• **Material shown**
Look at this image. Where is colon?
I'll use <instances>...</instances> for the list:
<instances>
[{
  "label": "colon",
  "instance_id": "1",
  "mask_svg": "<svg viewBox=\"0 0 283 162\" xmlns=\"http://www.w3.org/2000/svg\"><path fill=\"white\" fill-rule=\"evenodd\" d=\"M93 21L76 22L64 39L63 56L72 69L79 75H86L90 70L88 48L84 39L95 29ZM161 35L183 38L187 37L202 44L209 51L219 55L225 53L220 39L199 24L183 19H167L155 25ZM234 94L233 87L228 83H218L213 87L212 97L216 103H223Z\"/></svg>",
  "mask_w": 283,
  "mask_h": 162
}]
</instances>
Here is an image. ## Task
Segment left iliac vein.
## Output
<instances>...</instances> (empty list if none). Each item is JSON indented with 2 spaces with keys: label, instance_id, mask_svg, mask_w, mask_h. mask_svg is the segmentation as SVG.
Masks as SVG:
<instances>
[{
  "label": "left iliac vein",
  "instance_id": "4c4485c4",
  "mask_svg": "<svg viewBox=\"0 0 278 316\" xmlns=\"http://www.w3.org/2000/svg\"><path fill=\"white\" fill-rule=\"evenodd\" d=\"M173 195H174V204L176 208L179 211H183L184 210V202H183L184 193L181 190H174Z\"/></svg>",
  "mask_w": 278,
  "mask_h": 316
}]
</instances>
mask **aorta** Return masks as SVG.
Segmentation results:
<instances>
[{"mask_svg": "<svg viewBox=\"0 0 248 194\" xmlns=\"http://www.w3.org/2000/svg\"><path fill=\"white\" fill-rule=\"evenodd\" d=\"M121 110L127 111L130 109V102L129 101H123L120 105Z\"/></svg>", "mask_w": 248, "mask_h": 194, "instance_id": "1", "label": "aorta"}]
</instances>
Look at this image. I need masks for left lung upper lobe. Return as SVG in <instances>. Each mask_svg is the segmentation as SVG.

• **Aim of the exercise**
Only an exact copy is wanted here: the line containing "mask **aorta** Return masks as SVG." and every later line, up to and including the last line of the listing.

• **Answer space**
mask **aorta** Return masks as SVG.
Segmentation results:
<instances>
[{"mask_svg": "<svg viewBox=\"0 0 248 194\" xmlns=\"http://www.w3.org/2000/svg\"><path fill=\"white\" fill-rule=\"evenodd\" d=\"M121 110L127 111L130 109V102L129 101H123L120 105Z\"/></svg>", "mask_w": 248, "mask_h": 194, "instance_id": "1", "label": "aorta"}]
</instances>
Look at this image. I need masks for left lung upper lobe. Return as SVG in <instances>. Each mask_svg is the segmentation as SVG.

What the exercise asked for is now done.